Very unusually, CBS's Katie Couric promised a look Thursday night at "how runaway government spending has exploded the national debt," but between that segment and her show's lead story, an "exclusive" interview with debt commission co-chairmen Erskine Bowles and Alan Simpson, Couric illustrated how she and the media are an impediment to rational spending decisions since they paint any decision to not spend more in terms of how that will hurt people. To wit, she despaired:

Also in Washington today, House Republicans blocked a further extension of jobless benefits set to expire on November 30th. If Congress doesn't act, two million Americans will stop receiving benefit checks during the holidays. That would be devastating to a place like Elkhart, Indiana. It had one of the nation's highest unemployment rates when Seth Doane first visited there two years ago and it is only now just starting to recover.

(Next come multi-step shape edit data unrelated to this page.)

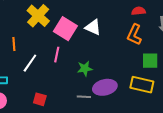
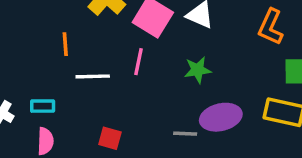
white line: (30, 63) -> (93, 76), turned 54
green star: (85, 69) -> (198, 70), moved

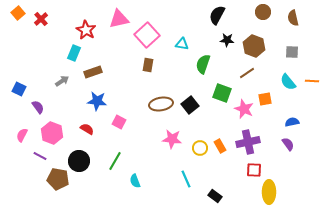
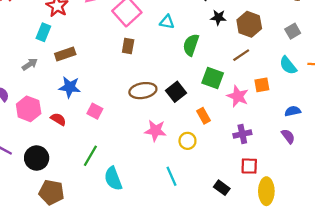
gray square: (292, 52) -> (293, 31), turned -32
pink hexagon: (52, 133) -> (29, 109), moved
purple cross: (248, 142) -> (242, 134), size x0.7
orange rectangle: (220, 146) -> (203, 116), moved
black circle: (79, 161) -> (37, 158), moved
brown pentagon: (58, 179) -> (51, 192), moved
cyan semicircle: (135, 181) -> (113, 179), size x1.5
black rectangle: (215, 196) -> (222, 188), moved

Deep in his empathetic piece, Doane noted: "These benefits can last up to 99 weeks. That's nearly three months longer than any time in U.S. history. They now cost the country nearly $224 billion a year."

Last year, instead of denouncing ObamaCare for its massive new spending which will explode the deficit, Couric ludicrously touted it as a cost-reducer:

"The price tag certified," Couric trumpeted in teasing the CBS Evening News before leading with how the CBO "put out a report that may help win over some Democrats," reciting: "It says the plan, which would cost $940 billion over 10 years, would reduce the deficit over that same period by $138 billion." She then cited a claim CBO didn't make: "It would cut the deficit over 20 years by more than $1 trillion."

In 2009, Couric championed passage of the "stimulus" spending bill by giggling along with Nancy Pelosi (posted with video):

Katie Couric teased Wednesday's CBS Evening News by excitingly trumpeting: "Tonight, they've got a deal! Congress reaches agreement on an economic stimulus plan." She soon shared her enthusiasm in a taped interview with a triumphant House Speaker Nancy Pelosi as Couric giggled along with Pelosi while asking if she was "surprised how intimately involved" President Obama "is in the whole process?" And, acting like a teenage girl gossiping about a friend's boyfriend, "Can you tell us anything he said to you, like 'get cracking'?